MI CAMINO DE SANTIAGO (I): REFLEXIONES PREVIAS

   
     Comienzo a preparar este post casi 1 año después de haber acabado mi primer Camino de Santiago, y sí, digo primero porque en estos momentos tengo la sensación de que habrá, si circunstancias mayores no lo impiden, muchos más, pues ha sido una experiencia muy positiva (dicen que el Camino te cambia la vida, yo no sé si en mi caso es para tanto, creo que no, pero habrá que ir viéndolo...).


     A partir de estas líneas y en las próximas entregas en esta bitácora que tengo últimamente tan abandonada pretendo contar como ha sido esta experiencia, como ha sido mi Camino, un poco con la necesidad de recordar y dejarlo plasmado (a lo largo de los días que estuve caminando me encontré con varias personas que cada día trataban de escribir lo que habían vivido, yo decidí apelar a mi memoria...), como siempre sin saber si a alguien más le puede interesar, aunque creo que sí, pero en todo caso, como algo para mí. Tengo claro que, pasado este tiempo no me acordaré de todo y también que tampoco puedo ni quiero contar todo lo que pensé, sentí, viví, más que nada porque también afecta a otras personas.

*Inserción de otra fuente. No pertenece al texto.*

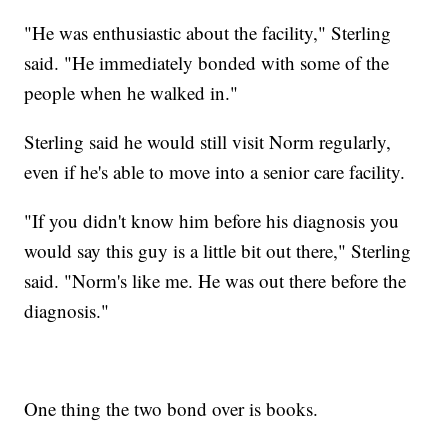
"He was enthusiastic about the facility," Sterling
said. "He immediately bonded with some of the
people when he walked in."
Sterling said he would still visit Norm regularly,
even if he's able to move into a senior care facility.
"If you didn't know him before his diagnosis you
would say this guy is a little bit out there," Sterling
said. "Norm's like me. He was out there before the
diagnosis."
One thing the two bond over is books.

     Lo primero de todo es comentar que aunque el Camino ha llegado en este momento, es algo que llevo rumiando mucho, pero que mucho tiempo, dándose las circunstancias apropiadas para hacerlo, entre las que están la independencia y la seguridad en mí mismo para intentarlo.

     Una cosa tenía seguro, y era que cuando comenzara con esta aventura quería hacerlo "a lo grande", es decir, hacer el Camino entero, a pesar de lo que esto supone y de que algunos me decían "y por qué no empiezas más cerca". No sé si la decisión se podía considerar como valiente, más cuando la idea era empezarlo solo, o una insensatez. Ahora, una vez terminado, y con el reposo de este año que ha pasado, el adjetivo no puede ser otro que acertada, aunque en algunos momentos, pocos pero los hubo, la palabra insensatez estuvo presente en mí.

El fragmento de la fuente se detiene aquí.